Широко известно, что окружающая среда оказывает существенное влияние на здоровье населения. Увеличение концентрации частиц в атмосферном воздухе повышает риск развития и смерти от инфекций нижних дыхательных путей, ХОБЛ, рака, сердечно-сосудистых и нейропсихиатрических заболеваний, сокращает продолжительность жизни [49, 50]. Высокие концентрации поллютантов наиболее характерны для населенных пунктов с сильно развитым промышленным производством и транспортом. При этом опубликованы данные, подтверждающие значительное снижение концентрации загрязнителей воздуха в результате популяционных мер профилактики распространения SARS-CoV2 во время пандемии COVID-19 [51]. Это могло снизить риск обострений ХОБЛ, БА и развития различных РИ. Ношение медицинских масок, ограничение передвижения также могло снижать поступление в дыхательные пути возбудителей РИ и пыльцы растений, других аэроаллергенов, поллютантов, что весьма актуально при БА и ХОБЛ, и способствовать уменьшению частоты обострений.

Курение — известный фактор риска ХОБЛ, БА, РИ, других заболеваний, обострений ХНИЗ и преждевременной смерти.
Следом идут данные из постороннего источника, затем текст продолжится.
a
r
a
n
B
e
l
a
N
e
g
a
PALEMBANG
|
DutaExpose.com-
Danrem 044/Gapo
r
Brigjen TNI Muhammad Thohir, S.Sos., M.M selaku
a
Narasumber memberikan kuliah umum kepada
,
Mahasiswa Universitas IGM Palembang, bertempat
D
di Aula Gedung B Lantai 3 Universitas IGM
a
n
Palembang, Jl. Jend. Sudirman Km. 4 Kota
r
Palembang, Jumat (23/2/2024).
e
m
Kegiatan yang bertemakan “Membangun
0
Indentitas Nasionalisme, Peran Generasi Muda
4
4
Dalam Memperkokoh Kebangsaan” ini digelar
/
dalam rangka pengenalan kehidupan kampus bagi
Например, риск пневмококковой пневмонии повышен у курильщиков разных возрастных групп в несколько раз [52]. Исследования ярко демонстрируют, что прекращение курения снижает риск РИ, обострений ХОБЛ и БА [38, 52]. Это дополнительно подтверждает необходимость усиления мер по борьбе с курением на государственном уровне.
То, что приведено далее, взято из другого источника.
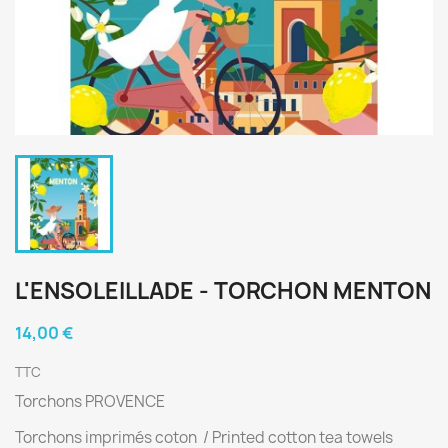
L'ENSOLEILLADE - TORCHON MENTON
14,00 €
TTC
Torchons PROVENCE
Torchons imprimés coton / Printed cotton tea towels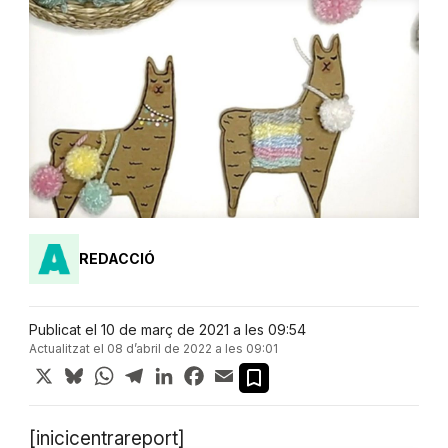
REDACCIÓ
Publicat el 10 de març de 2021 a les 09:54
Actualitzat el 08 d’abril de 2022 a les 09:01
X
Bluesky
WhatsApp
Telegram
LinkedIn
Facebook
Email
[inicicentrareport]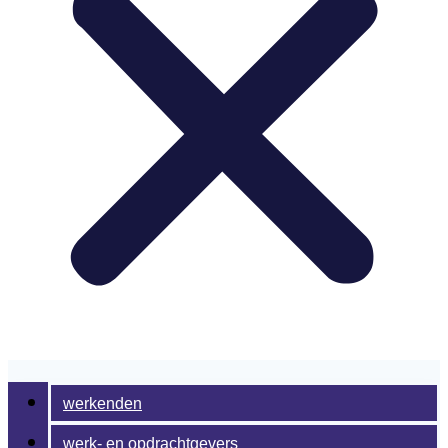
werkenden
werk- en opdrachtgevers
Психосоциальные факторы (тяжелые экономические проблемы, потеря работы, конфликты с коллегами, начальством или подопечными, отсутствие продвижения по службе, другие проблемы, связанные с работой, недостижение образовательных целей, длительная болезнь, рождение детей с серьезными заболеваниями, конфликты с взрослыми детьми, неблагополучие в браке, смерть или длительная болезнь близкого члена семьи) вносят отрицательный вклад в течение БОД, усугубляют тяжесть респираторных симптомов [53]. Сами по себе хронические БОД могут приводить к развитию психоэмоциональных и когнитивных нарушений (депрессии, тревоги, деменции, психотической симптоматики), выраженность которых нарастает по мере прогрессирования заболевания, повышает риск госпитализации, длительность стационарного лечения обострений, риск неспособности применять ингаляторы [2, 4].
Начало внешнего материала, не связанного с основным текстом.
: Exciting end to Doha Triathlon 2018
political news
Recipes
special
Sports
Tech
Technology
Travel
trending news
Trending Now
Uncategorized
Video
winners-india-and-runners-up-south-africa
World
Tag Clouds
Учет психосоциальных факторов важен как на индивидуальном, так и на популяционном уровнях. Это подтверждает и исследование, в котором показано, что фактором неблагоприятного исхода РИ, например COVID-19, у больных ХОБЛ может быть ограниченный доступ к медицинской помощи [43, 44], включая дистанционную коммуникацию. Причинами этого могут быть карантинные меры (включая проблемы с покиданием жилья, доступностью транспорта), перегрузка медицинских учреждений из-за резкого роста числа обращений и госпитализаций, заболевания РИ персонала медицинских организаций в период эпидемий, высокий расход лекарственных и других средств для оказания медицинской помощи. Отмеченное требует масштабных усилий со стороны различных государственных структур, межведомственных коммуникаций, а также взаимодействия врачей различных специальностей, включая организаторов здравоохранения, для совершенствования подходов к оказанию своевременной, комплексной и качественной медицинской помощи больным в период эпидемий инфекционных заболеваний.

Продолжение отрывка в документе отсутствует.